• PROBLEM DETAILS: Among the entries below, only the lines from the one with "nước cấp dân" through the one with "Dreikampf um die" are wanted, reproduced exactly. Pictures are not wanted.

• RECORDS PROVIDED:
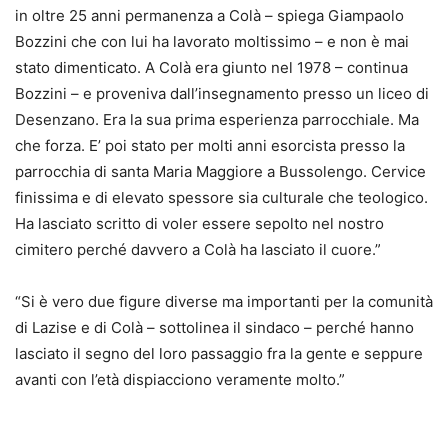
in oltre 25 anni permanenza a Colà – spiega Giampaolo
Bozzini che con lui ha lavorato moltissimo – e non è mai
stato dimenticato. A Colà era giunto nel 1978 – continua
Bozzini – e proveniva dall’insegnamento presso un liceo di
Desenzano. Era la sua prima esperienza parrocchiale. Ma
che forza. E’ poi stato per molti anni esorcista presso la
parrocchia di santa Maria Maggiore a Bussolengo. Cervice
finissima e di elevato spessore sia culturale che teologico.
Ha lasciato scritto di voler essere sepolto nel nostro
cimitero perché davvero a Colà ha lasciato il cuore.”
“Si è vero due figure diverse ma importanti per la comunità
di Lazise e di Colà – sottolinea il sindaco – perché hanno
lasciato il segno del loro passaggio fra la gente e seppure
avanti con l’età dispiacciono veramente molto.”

==

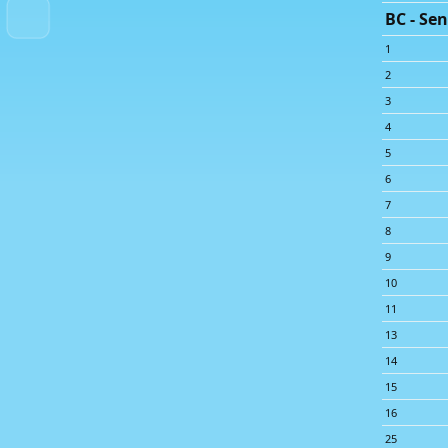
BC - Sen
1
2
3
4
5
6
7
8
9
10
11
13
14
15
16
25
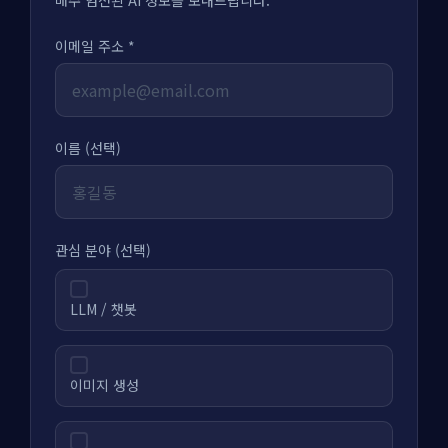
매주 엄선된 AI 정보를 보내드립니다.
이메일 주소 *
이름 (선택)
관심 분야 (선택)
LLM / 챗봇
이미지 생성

...

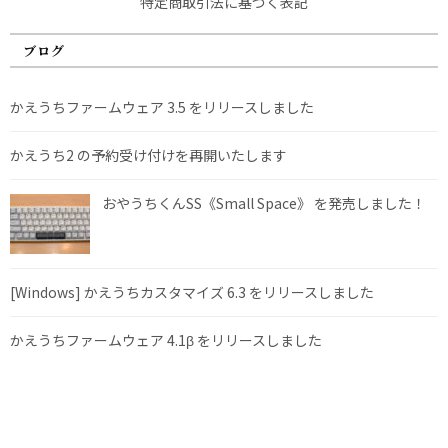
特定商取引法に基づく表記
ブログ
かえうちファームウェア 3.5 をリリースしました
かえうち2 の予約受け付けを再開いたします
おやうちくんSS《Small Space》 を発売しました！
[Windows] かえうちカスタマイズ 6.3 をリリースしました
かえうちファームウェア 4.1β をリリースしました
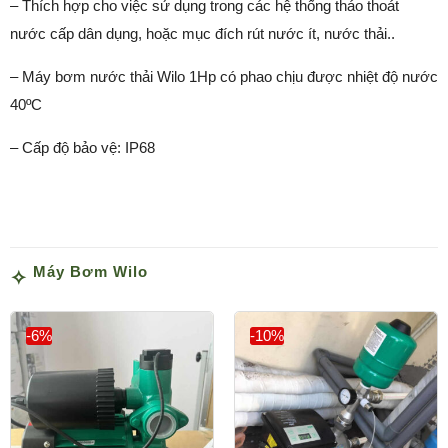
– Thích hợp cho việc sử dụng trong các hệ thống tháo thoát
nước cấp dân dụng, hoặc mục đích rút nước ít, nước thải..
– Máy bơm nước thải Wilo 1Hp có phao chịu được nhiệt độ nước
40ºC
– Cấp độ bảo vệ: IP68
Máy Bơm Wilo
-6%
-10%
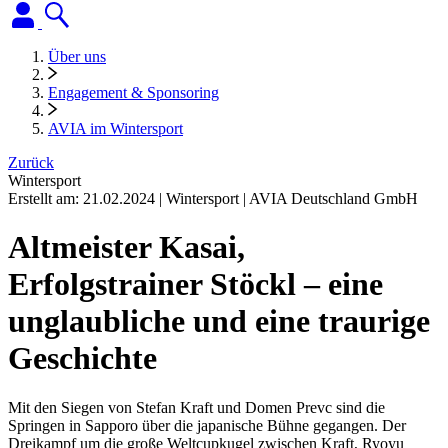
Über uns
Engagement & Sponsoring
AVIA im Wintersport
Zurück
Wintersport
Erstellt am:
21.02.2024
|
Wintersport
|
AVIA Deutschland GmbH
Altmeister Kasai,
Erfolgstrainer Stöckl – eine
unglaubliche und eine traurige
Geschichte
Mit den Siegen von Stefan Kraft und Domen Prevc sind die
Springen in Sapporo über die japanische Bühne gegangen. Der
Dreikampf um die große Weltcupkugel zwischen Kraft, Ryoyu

• EXERCISE SOLUTION:
nước cấp dân dụng, hoặc mục đích rút nước ít, nước thải..
– Máy bơm nước thải Wilo 1Hp có phao chịu được nhiệt độ nước
40ºC
– Cấp độ bảo vệ: IP68
Máy Bơm Wilo
-6%
-10%
Über uns
Engagement & Sponsoring
AVIA im Wintersport
Zurück
Wintersport
Erstellt am:
21.02.2024
|
Wintersport
|
AVIA Deutschland GmbH
Altmeister Kasai,
Erfolgstrainer Stöckl – eine
unglaubliche und eine traurige
Geschichte
Mit den Siegen von Stefan Kraft und Domen Prevc sind die
Springen in Sapporo über die japanische Bühne gegangen. Der
Dreikampf um die große Weltcupkugel zwischen Kraft, Ryoyu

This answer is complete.